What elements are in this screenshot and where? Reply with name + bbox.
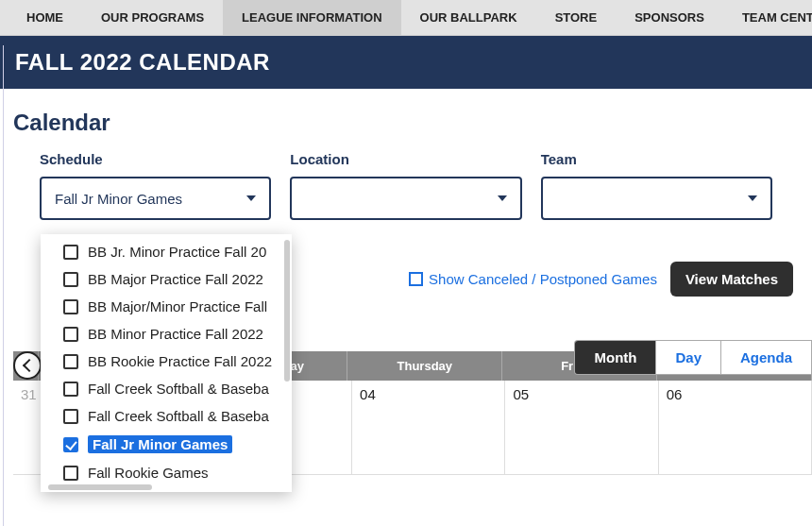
nav-item-home[interactable]: HOME (8, 0, 82, 35)
schedule-dropdown[interactable]: Fall Jr Minor Games (40, 177, 271, 220)
show-canceled-toggle[interactable]: Show Canceled / Postponed Games (409, 271, 657, 287)
scrollbar-horizontal[interactable] (48, 484, 152, 490)
location-label: Location (290, 151, 521, 167)
calendar-date-cell[interactable]: 05 (505, 381, 658, 475)
team-dropdown[interactable] (541, 177, 772, 220)
view-toggle-month[interactable]: Month (575, 341, 656, 374)
schedule-option-label: BB Jr. Minor Practice Fall 20 (88, 244, 266, 260)
page-titlebar: FALL 2022 CALENDAR (0, 36, 812, 89)
checkbox-icon (63, 466, 78, 481)
chevron-down-icon (498, 195, 507, 201)
nav-item-our-ballpark[interactable]: OUR BALLPARK (401, 0, 536, 35)
chevron-down-icon (748, 195, 757, 201)
scrollbar-vertical[interactable] (284, 240, 290, 382)
checkbox-icon (63, 245, 78, 260)
checkbox-icon (63, 327, 78, 342)
weekday-header-cell: Thursday (347, 351, 502, 381)
schedule-option-label: BB Major Practice Fall 2022 (88, 271, 263, 287)
schedule-dropdown-value: Fall Jr Minor Games (55, 191, 182, 207)
schedule-option[interactable]: Fall Rookie Games (41, 459, 292, 486)
view-matches-button[interactable]: View Matches (670, 262, 793, 297)
schedule-option[interactable]: BB Minor Practice Fall 2022 (41, 320, 292, 348)
schedule-option[interactable]: Fall Creek Softball & Baseba (41, 402, 292, 430)
calendar-date-cell[interactable]: 06 (659, 381, 812, 475)
nav-item-store[interactable]: STORE (536, 0, 617, 35)
checkbox-icon (63, 409, 78, 424)
page-heading: Calendar (0, 89, 812, 145)
schedule-option[interactable]: Fall Jr Minor Games (41, 430, 292, 459)
nav-item-team-cent[interactable]: TEAM CENT (723, 0, 812, 35)
calendar-date-cell[interactable]: 04 (352, 381, 505, 475)
nav-item-sponsors[interactable]: SPONSORS (616, 0, 723, 35)
top-nav: HOMEOUR PROGRAMSLEAGUE INFORMATIONOUR BA… (0, 0, 812, 36)
team-label: Team (541, 151, 772, 167)
checkbox-icon (63, 382, 78, 397)
show-canceled-label: Show Canceled / Postponed Games (429, 271, 657, 287)
checkbox-icon (63, 299, 78, 314)
checkbox-icon (63, 354, 78, 369)
chevron-down-icon (246, 195, 256, 201)
location-dropdown[interactable] (290, 177, 521, 220)
nav-item-league-information[interactable]: LEAGUE INFORMATION (223, 0, 401, 35)
checkbox-icon (63, 437, 78, 452)
checkbox-icon (409, 272, 423, 286)
prev-month-button[interactable] (13, 351, 42, 380)
schedule-option[interactable]: BB Jr. Minor Practice Fall 20 (41, 238, 292, 265)
view-toggle: Month Day Agenda (574, 340, 812, 375)
nav-item-our-programs[interactable]: OUR PROGRAMS (82, 0, 223, 35)
schedule-option-label: Fall Rookie Games (88, 465, 209, 481)
schedule-option-label: BB Rookie Practice Fall 2022 (88, 353, 272, 369)
schedule-option[interactable]: Fall Creek Softball & Baseba (41, 375, 292, 402)
schedule-option-label: Fall Creek Softball & Baseba (88, 408, 269, 424)
checkbox-icon (63, 272, 78, 287)
schedule-option[interactable]: BB Major Practice Fall 2022 (41, 265, 292, 293)
schedule-option-label: Fall Jr Minor Games (88, 435, 232, 453)
schedule-option-label: BB Minor Practice Fall 2022 (88, 326, 263, 342)
view-toggle-day[interactable]: Day (656, 341, 721, 374)
schedule-option[interactable]: BB Rookie Practice Fall 2022 (41, 348, 292, 375)
view-toggle-agenda[interactable]: Agenda (721, 341, 812, 374)
schedule-option-label: Fall Creek Softball & Baseba (88, 381, 269, 397)
filter-row: Schedule Fall Jr Minor Games Location Te… (0, 145, 812, 220)
schedule-option-label: BB Major/Minor Practice Fall (88, 298, 267, 314)
schedule-dropdown-panel[interactable]: BB Jr. Minor Practice Fall 20BB Major Pr… (41, 234, 292, 492)
schedule-label: Schedule (40, 151, 271, 167)
schedule-option[interactable]: BB Major/Minor Practice Fall (41, 293, 292, 320)
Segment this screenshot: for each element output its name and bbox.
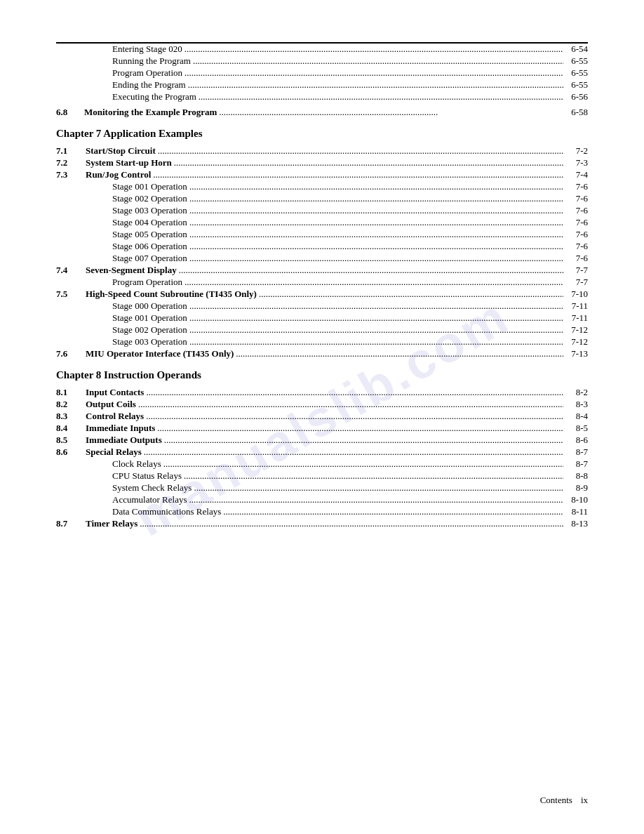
- toc-entry: Stage 002 Operation ....................…: [56, 193, 588, 204]
- section-number: 7.4: [56, 265, 86, 276]
- section-entry: 8.3Control Relays ......................…: [56, 411, 588, 422]
- section-wrapper: 8.2Output Coils ........................…: [56, 399, 588, 410]
- entry-label: Stage 002 Operation: [112, 324, 187, 336]
- top-entries-section: Entering Stage 020 .....................…: [56, 44, 588, 102]
- toc-entry: Ending the Program .....................…: [56, 79, 588, 91]
- section-dots: ........................................…: [144, 446, 563, 458]
- section-entry: 7.3Run/Jog Control .....................…: [56, 169, 588, 180]
- toc-entry: Accumulator Relays .....................…: [56, 494, 588, 505]
- toc-entry: Stage 007 Operation ....................…: [56, 253, 588, 264]
- section-number: 8.5: [56, 435, 86, 446]
- entry-dots: ........................................…: [189, 300, 563, 312]
- section-6-8-page: 6-58: [565, 107, 588, 118]
- toc-entry: System Check Relays ....................…: [56, 482, 588, 494]
- section-entry: 7.5High-Speed Count Subroutine (TI435 On…: [56, 289, 588, 300]
- entry-page: 8-11: [565, 506, 588, 517]
- toc-entry: Stage 003 Operation ....................…: [56, 205, 588, 216]
- section-dots: ........................................…: [146, 411, 563, 422]
- section-6-8-number: 6.8: [56, 107, 84, 118]
- entry-dots: ........................................…: [189, 241, 563, 252]
- section-number: 8.4: [56, 423, 86, 434]
- section-wrapper: 8.4Immediate Inputs ....................…: [56, 423, 588, 434]
- section-dots: ........................................…: [158, 145, 563, 157]
- section-number: 7.6: [56, 348, 86, 359]
- entry-page: 6-55: [565, 79, 588, 91]
- section-wrapper: 7.2System Start-up Horn ................…: [56, 157, 588, 168]
- section-number: 8.1: [56, 387, 86, 398]
- section-label: Timer Relays: [86, 518, 137, 529]
- toc-entry: Entering Stage 020 .....................…: [56, 44, 588, 55]
- toc-entry: Data Communications Relays .............…: [56, 506, 588, 517]
- section-label: Immediate Outputs: [86, 435, 162, 446]
- section-dots: ........................................…: [179, 265, 563, 276]
- section-number: 8.6: [56, 446, 86, 458]
- section-label: System Start-up Horn: [86, 157, 172, 168]
- entry-dots: ........................................…: [189, 253, 563, 264]
- entry-page: 7-6: [565, 241, 588, 252]
- section-label: Output Coils: [86, 399, 136, 410]
- entry-page: 7-6: [565, 205, 588, 216]
- entry-page: 6-55: [565, 67, 588, 79]
- section-number: 7.2: [56, 157, 86, 168]
- footer-page: ix: [581, 795, 588, 806]
- section-page: 8-4: [565, 411, 588, 422]
- entry-dots: ........................................…: [194, 482, 563, 494]
- section-label: Immediate Inputs: [86, 423, 155, 434]
- page-footer: Contents ix: [540, 795, 588, 806]
- section-entry: 8.1Input Contacts ......................…: [56, 387, 588, 398]
- section-wrapper: 7.3Run/Jog Control .....................…: [56, 169, 588, 264]
- page-container: manualslib.com Entering Stage 020 ......…: [0, 0, 644, 834]
- entry-page: 7-6: [565, 253, 588, 264]
- entry-label: Entering Stage 020: [112, 44, 182, 55]
- section-dots: ........................................…: [236, 348, 563, 359]
- entry-dots: ........................................…: [189, 494, 564, 505]
- entry-label: Accumulator Relays: [112, 494, 187, 505]
- entry-label: Stage 003 Operation: [112, 336, 187, 348]
- section-entry: 8.4Immediate Inputs ....................…: [56, 423, 588, 434]
- section-label: MIU Operator Interface (TI435 Only): [86, 348, 234, 359]
- toc-entry: Stage 000 Operation ....................…: [56, 300, 588, 312]
- section-dots: ........................................…: [157, 423, 563, 434]
- entry-dots: ........................................…: [163, 458, 563, 470]
- toc-entry: Stage 001 Operation ....................…: [56, 181, 588, 192]
- section-page: 7-2: [565, 145, 588, 157]
- entry-page: 8-8: [565, 470, 588, 482]
- entry-dots: ........................................…: [189, 324, 563, 336]
- toc-entry: Stage 003 Operation ....................…: [56, 336, 588, 348]
- chapter-8-sections: 8.1Input Contacts ......................…: [56, 387, 588, 529]
- section-page: 8-5: [565, 423, 588, 434]
- entry-page: 7-11: [565, 312, 588, 324]
- entry-page: 8-9: [565, 482, 588, 494]
- entry-label: Executing the Program: [112, 91, 196, 102]
- entry-page: 7-11: [565, 300, 588, 312]
- entry-dots: ........................................…: [199, 91, 563, 102]
- toc-entry: Clock Relays ...........................…: [56, 458, 588, 470]
- toc-entry: Stage 006 Operation ....................…: [56, 241, 588, 252]
- section-number: 7.5: [56, 289, 86, 300]
- section-number: 8.7: [56, 518, 86, 529]
- section-page: 8-13: [565, 518, 588, 529]
- entry-page: 6-55: [565, 55, 588, 67]
- toc-entry: Stage 005 Operation ....................…: [56, 229, 588, 240]
- section-entry: 7.1Start/Stop Circuit ..................…: [56, 145, 588, 157]
- entry-dots: ........................................…: [189, 312, 563, 324]
- entry-label: Stage 002 Operation: [112, 193, 187, 204]
- section-entry: 8.2Output Coils ........................…: [56, 399, 588, 410]
- section-page: 7-4: [565, 169, 588, 180]
- section-label: High-Speed Count Subroutine (TI435 Only): [86, 289, 257, 300]
- entry-dots: ........................................…: [189, 336, 563, 348]
- section-entry: 8.5Immediate Outputs ...................…: [56, 435, 588, 446]
- section-wrapper: 7.6MIU Operator Interface (TI435 Only) .…: [56, 348, 588, 359]
- section-page: 8-7: [565, 446, 588, 458]
- entry-dots: ........................................…: [189, 205, 563, 216]
- section-dots: ........................................…: [153, 169, 563, 180]
- entry-dots: ........................................…: [189, 181, 563, 192]
- entry-dots: ........................................…: [189, 229, 563, 240]
- entry-label: Stage 003 Operation: [112, 205, 187, 216]
- section-page: 7-3: [565, 157, 588, 168]
- entry-label: Stage 005 Operation: [112, 229, 187, 240]
- footer-label: Contents: [540, 795, 572, 806]
- sub-entries: Clock Relays ...........................…: [56, 458, 588, 517]
- section-wrapper: 7.4Seven-Segment Display ...............…: [56, 265, 588, 288]
- toc-entry: Running the Program ....................…: [56, 55, 588, 67]
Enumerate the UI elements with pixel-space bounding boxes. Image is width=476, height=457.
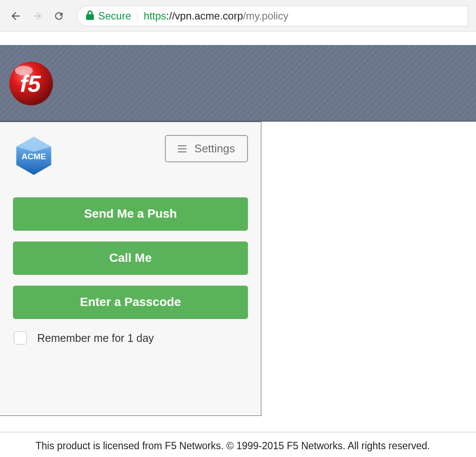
remember-me-label: Remember me for 1 day (37, 332, 154, 344)
duo-header: ACME Settings (13, 135, 248, 177)
call-me-button[interactable]: Call Me (13, 241, 248, 274)
svg-text:ACME: ACME (22, 152, 46, 161)
url-display: https://vpn.acme.corp/my.policy (144, 10, 288, 22)
browser-toolbar: Secure https://vpn.acme.corp/my.policy (0, 0, 476, 32)
f5-header-banner: f5 (0, 45, 476, 122)
spacer (0, 32, 476, 45)
f5-logo-icon: f5 (7, 59, 55, 108)
arrow-left-icon (10, 10, 22, 22)
settings-label: Settings (194, 142, 235, 155)
url-host: ://vpn.acme.corp (166, 10, 243, 22)
reload-button[interactable] (51, 8, 67, 24)
send-push-button[interactable]: Send Me a Push (13, 197, 248, 230)
duo-auth-frame: ACME Settings Send Me a Push Call Me Ent… (0, 122, 261, 416)
forward-button[interactable] (29, 8, 45, 24)
settings-button[interactable]: Settings (165, 135, 248, 162)
hamburger-icon (178, 145, 187, 152)
page-body: ACME Settings Send Me a Push Call Me Ent… (0, 122, 476, 416)
lock-icon (86, 10, 94, 22)
auth-method-list: Send Me a Push Call Me Enter a Passcode (13, 197, 248, 319)
enter-passcode-button[interactable]: Enter a Passcode (13, 286, 248, 319)
acme-logo-icon: ACME (13, 135, 55, 177)
footer-license-text: This product is licensed from F5 Network… (0, 432, 476, 452)
secure-label: Secure (98, 10, 138, 22)
back-button[interactable] (8, 8, 23, 24)
address-bar[interactable]: Secure https://vpn.acme.corp/my.policy (77, 6, 468, 26)
arrow-right-icon (31, 10, 43, 22)
url-path: /my.policy (243, 10, 289, 22)
url-protocol: https (144, 10, 166, 22)
reload-icon (53, 10, 64, 22)
remember-me-row: Remember me for 1 day (13, 331, 248, 344)
svg-text:f5: f5 (20, 70, 41, 96)
remember-me-checkbox[interactable] (14, 331, 27, 344)
auth-panel-wrap: ACME Settings Send Me a Push Call Me Ent… (0, 122, 261, 416)
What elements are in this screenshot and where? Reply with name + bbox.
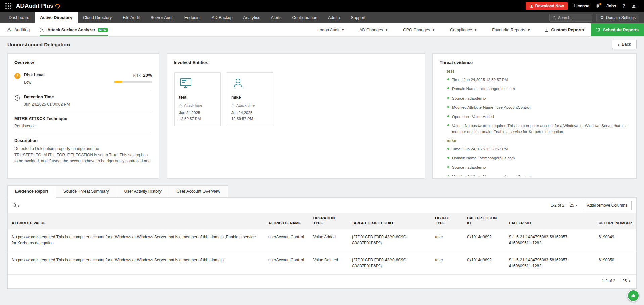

○ ○ ○ ○ ○

→ YOUR TASK:
Tally the lines above containing "https". Answer with the count only.

→ TASK OUTPUT:
4